Implications, Practical and Theoretical

These results bear significant implications:

  • Source of unfairness: The persistence and early onset of bias, regardless of language, training corpus, model architecture, or target task, indicate that demographic disparities are encoded in the representations during SSL pretraining and reflect properties of the underlying data distributions. They are not merely artifacts of downstream fine-tuning or overfitting.
  • Limits of fine-tuning: ASR fine-tuning and state-of-the-art fairness enhancements yield little impact on these foundational disparities, especially for structurally disadvantaged SGs, centering pretraining as the critical focal point for fairness intervention.
  • Task-specificity of bias: The inverse correlation between fairness and optimality in ASR layers (a pattern inverted in SID) underlines that task objectives differentially align with representation fairness; opsimizing for average WER will not produce equitable outcomes.
  • Design of future S3Ms and benchmarks: Effective bias mitigation will likely require pretraining objectives, augmentation, or corpora curation specifically targeted at demographic equity, rather than relying on generic aggregate metrics.

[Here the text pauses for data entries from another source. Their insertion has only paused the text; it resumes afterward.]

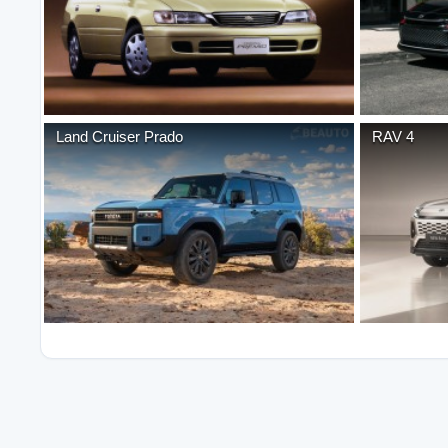
Land Cruiser Prado
RAV 4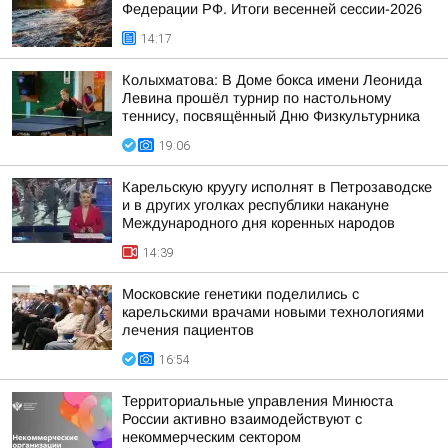
Федерации РФ. Итоги весенней сессии-2026
14:17
Колыхматова: В Доме бокса имени Леонида
Левина прошёл турнир по настольному
теннису, посвящённый Дню Физкультурника
19:06
Карельскую круугу исполнят в Петрозаводске
и в других уголках республики накануне
Международного дня коренных народов
14:39
Московские генетики поделились с
карельскими врачами новыми технологиями
лечения пациентов
16:54
Территориальные управления Минюста
России активно взаимодействуют с
некоммерческим сектором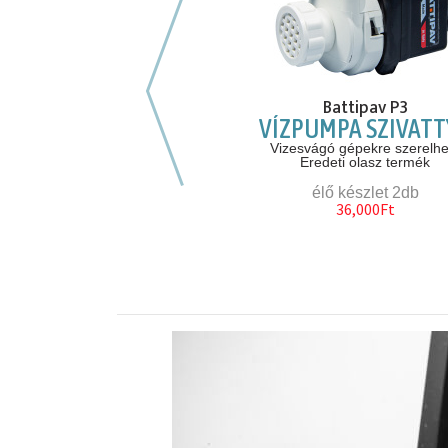
Előző hasonló szerszámok
Makita FS2500K
Battipav P3
ZKARTON/ LINDAB
VÍZPUMPA SZIVAT
SAVARBEHAJTÓ
Vizesvágó gépekre szerelhe
Eredeti olasz termék
2500 fordulat/ perc
Szerszámkofferben
élő készlet 2db
36,000Ft
élő készlet 1db
39,000Ft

Prospects for Future Research

The study foregrounds the utility of layer-level and probe-based diagnostics for bias monitoring and underlines gaps in the use of aggregate fairness metrics, advocating for more granular experimental design. Further research should:

  • Investigate the causal mechanisms linking embedding geometry to demographic bias, possibly via representation disentanglement or identifiability constraints.
  • Move from coarse SG labels to more localized, individual-level or utterance-derived measures (e.g., dialect density, cadence).
  • Integrate insights from intersectionality theory to address compounding disadvantages faced by multi-minority SGs.
  • Develop pretraining procedures with explicit fairness regularization, possibly leveraging adversarial objectives, data balancing informed by clustering, or direct estimation of SG-level performance in the loss landscape.

Conclusion

The analysis in "Where Do Self-Supervised Speech Models Become Unfair?" (2604.18249) produces strong empirical evidence that SG-level bias in S3Ms is an intrinsic byproduct of pretraining, manifesting in all network layers and resistant to downstream debiasing. The bias–performance coupling is sharply task-dependent, with fairness and optimality coinciding in SID, but fundamentally diverging in ASR. Achieving equitable speech technologies therefore demands refocusing fairness research on the pretraining phase, the development of demographically robust SSL objectives, and the creation of benchmarks and diagnostic tools capable of revealing and mitigating unfairness at the representational level.